Westward-bound emigrants entered Idaho after crossing Thomas Fork Valley. They soon encountered the climb and decent of Big Hill, witnessed nature's curiosities at Soda Springs, and discovered willing traders at Fort Hall.
In 1843 wagons first rolled past Fort Hall to face the harshness and desolation of the Snake River Plain. Dust, sagebrush, lava rock, mosquitoes, a burning sun, cold nights, and a concerned Native American population made the journey an arduous one. Yet, these pioneers continued on and helped to establish an ocean-to-ocean nation.
Prior to the discovery of gold, California-bound emigrants followed the main Oregon Trail to Raft River before turning south on the California Trail. Gold seekers soon opened new routes in an attempt to reach their destinations sooner. Hudspeth's Cutoff (1849) directed traffic west from Soda Springs. The Salt Lake Alternative (Hensley's Cutoff, 1848) enabled travelers to obtain supplies in Salt Lake City before continuing their journey. These routes joined in the City of Rocks area and headed west through Granite Pass.
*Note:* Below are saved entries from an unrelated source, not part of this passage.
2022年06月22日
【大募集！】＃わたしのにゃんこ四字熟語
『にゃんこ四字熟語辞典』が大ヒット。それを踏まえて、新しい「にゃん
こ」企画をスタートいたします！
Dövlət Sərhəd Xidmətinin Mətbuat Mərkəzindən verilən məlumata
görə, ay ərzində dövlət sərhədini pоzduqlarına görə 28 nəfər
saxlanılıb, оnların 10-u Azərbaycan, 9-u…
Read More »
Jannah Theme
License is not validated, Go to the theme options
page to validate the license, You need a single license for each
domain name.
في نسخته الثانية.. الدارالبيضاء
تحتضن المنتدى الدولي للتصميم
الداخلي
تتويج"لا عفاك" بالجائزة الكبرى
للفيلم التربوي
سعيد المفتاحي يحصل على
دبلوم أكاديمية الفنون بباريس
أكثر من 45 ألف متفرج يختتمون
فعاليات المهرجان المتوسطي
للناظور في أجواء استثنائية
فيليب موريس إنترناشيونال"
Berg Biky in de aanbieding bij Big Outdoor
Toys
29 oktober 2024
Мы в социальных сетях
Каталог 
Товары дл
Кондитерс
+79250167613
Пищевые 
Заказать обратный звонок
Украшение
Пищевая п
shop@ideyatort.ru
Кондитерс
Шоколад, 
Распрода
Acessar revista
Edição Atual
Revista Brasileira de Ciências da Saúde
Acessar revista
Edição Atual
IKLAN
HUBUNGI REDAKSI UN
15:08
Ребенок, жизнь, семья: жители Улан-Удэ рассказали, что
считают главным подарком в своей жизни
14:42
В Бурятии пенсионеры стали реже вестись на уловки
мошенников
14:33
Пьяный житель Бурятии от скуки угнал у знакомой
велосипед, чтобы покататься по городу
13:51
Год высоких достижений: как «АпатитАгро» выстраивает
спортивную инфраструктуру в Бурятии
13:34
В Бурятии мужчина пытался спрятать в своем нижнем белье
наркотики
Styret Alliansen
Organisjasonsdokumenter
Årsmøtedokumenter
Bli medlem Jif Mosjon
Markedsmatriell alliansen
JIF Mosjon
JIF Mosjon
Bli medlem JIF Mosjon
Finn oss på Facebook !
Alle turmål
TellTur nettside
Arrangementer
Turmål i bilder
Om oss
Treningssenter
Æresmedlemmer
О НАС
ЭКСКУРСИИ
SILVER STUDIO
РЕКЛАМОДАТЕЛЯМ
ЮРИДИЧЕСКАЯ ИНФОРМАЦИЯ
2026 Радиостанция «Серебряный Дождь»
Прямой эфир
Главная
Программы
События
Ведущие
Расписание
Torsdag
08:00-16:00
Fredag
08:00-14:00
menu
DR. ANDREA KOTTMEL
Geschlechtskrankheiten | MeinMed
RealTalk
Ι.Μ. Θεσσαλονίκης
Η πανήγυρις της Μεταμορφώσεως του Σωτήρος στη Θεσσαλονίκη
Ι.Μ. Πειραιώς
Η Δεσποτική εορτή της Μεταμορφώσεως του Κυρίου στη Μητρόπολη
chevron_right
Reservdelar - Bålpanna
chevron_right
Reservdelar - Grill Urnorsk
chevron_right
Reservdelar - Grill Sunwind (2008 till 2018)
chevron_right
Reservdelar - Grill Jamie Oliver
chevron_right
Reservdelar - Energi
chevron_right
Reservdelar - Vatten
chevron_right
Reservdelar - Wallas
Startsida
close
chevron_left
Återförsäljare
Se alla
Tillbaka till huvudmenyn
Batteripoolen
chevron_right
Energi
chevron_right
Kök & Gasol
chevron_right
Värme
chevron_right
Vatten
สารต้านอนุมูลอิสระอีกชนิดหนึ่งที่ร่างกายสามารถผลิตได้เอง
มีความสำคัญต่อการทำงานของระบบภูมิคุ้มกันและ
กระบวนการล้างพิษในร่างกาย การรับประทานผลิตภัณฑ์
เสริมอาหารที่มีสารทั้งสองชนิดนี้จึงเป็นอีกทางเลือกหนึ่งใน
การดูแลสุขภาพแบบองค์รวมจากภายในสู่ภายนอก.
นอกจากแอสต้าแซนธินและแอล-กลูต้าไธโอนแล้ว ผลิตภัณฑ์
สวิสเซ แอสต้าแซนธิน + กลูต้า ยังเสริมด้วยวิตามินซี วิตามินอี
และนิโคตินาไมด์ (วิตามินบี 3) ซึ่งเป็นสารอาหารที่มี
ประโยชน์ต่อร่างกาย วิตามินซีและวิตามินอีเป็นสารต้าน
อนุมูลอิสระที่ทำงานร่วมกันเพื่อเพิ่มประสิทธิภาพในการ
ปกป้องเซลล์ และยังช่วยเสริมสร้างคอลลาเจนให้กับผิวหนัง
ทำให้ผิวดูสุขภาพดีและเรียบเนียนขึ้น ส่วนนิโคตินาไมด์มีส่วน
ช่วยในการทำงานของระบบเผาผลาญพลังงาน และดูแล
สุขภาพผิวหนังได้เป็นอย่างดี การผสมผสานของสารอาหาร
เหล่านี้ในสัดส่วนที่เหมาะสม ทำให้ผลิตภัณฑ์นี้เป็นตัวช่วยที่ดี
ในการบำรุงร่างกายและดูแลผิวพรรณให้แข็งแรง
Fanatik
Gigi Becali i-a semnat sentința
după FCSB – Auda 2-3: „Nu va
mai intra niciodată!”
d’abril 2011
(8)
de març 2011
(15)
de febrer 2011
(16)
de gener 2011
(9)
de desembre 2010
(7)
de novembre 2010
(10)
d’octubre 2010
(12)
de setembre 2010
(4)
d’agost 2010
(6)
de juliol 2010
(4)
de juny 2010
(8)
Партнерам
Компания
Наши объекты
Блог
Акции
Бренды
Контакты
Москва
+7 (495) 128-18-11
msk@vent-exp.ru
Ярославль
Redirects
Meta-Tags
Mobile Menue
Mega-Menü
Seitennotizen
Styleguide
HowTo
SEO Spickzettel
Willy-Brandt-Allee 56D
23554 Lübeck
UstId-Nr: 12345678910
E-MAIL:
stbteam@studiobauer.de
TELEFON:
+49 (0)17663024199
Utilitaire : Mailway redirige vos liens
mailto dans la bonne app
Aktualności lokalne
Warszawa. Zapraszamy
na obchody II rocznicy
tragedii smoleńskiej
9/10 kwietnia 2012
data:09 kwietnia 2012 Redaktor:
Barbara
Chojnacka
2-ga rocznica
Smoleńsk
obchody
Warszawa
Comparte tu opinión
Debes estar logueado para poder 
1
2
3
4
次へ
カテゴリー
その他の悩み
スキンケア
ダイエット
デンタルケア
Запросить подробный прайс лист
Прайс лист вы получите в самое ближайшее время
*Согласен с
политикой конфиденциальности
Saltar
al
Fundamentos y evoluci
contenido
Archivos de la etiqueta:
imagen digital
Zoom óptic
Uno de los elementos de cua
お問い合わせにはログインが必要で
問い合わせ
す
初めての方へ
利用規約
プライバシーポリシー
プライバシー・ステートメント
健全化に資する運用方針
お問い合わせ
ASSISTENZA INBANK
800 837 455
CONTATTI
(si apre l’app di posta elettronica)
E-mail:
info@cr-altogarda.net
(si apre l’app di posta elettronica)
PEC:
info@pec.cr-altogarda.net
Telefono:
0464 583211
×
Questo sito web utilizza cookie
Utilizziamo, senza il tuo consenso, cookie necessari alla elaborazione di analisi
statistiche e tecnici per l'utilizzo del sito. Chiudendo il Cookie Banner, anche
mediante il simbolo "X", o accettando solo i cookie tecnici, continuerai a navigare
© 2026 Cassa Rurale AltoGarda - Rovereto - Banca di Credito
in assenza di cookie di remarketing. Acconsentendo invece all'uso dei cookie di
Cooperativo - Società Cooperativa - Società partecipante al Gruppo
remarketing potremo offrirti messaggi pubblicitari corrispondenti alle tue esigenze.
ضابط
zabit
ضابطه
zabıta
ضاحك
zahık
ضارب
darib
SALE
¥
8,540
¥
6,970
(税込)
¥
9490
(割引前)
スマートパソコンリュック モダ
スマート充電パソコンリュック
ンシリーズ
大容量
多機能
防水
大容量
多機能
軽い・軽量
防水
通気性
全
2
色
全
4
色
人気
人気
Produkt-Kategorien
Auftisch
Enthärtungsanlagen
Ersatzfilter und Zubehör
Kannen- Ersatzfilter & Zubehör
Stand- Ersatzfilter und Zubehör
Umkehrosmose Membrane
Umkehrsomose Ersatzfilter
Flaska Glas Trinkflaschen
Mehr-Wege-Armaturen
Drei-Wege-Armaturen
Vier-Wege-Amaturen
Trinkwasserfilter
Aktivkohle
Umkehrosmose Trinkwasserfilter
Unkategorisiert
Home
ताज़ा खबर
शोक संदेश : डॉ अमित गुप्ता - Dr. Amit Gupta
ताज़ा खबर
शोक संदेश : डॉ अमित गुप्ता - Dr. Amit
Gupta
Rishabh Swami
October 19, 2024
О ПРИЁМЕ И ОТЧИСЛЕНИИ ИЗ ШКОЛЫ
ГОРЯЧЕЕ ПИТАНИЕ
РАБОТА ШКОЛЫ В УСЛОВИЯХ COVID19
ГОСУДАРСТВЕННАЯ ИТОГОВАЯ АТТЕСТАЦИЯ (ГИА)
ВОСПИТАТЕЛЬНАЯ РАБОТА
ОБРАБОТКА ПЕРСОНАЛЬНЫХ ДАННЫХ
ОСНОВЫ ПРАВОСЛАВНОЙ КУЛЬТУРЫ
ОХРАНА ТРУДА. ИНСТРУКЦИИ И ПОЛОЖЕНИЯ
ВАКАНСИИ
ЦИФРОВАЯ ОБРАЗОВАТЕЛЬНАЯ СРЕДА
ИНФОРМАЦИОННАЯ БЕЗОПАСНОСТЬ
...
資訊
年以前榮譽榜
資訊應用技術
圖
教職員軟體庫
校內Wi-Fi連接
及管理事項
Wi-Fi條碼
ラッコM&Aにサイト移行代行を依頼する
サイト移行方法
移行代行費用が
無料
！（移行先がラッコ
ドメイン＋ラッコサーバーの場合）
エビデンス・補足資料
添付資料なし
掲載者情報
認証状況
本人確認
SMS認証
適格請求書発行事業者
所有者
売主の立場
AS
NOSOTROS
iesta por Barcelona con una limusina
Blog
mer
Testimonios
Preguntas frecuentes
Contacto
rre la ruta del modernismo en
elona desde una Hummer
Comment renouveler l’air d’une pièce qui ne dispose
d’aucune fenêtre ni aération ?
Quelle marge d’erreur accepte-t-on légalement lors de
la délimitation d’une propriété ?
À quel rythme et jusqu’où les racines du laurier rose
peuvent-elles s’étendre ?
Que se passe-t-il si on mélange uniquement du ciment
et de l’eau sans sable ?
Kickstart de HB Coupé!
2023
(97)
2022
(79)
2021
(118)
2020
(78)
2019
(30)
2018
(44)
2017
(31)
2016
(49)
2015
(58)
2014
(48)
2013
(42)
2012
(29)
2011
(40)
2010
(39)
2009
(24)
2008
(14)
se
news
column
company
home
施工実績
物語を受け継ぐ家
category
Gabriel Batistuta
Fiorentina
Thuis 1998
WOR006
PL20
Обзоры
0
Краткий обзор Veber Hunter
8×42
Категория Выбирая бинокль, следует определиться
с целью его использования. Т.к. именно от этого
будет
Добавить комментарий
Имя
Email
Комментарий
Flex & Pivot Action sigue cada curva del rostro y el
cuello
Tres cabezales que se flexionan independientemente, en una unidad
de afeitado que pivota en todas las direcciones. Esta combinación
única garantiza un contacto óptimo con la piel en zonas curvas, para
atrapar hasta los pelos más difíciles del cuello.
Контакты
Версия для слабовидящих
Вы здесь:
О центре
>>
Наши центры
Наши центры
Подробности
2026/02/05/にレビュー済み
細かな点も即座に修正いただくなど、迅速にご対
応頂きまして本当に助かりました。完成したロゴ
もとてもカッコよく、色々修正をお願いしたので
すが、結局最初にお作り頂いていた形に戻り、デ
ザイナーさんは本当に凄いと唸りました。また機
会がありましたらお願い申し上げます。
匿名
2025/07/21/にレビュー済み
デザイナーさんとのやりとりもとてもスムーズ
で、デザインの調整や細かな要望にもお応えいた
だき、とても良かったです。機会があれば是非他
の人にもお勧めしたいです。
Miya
As their numbers increased, lands along the trail became barren of grass and wood, and water sources often became tainted. Consequently, alternate routes were explored and utilized. The South Alternate (1843), Northside Alternate (1840's), North Alternate (1850),
Goodale's Cutoff (1852), Lander Road (1858), and Kelton Road (1869) all became heavily utilized by emigrant and early Idaho settlers.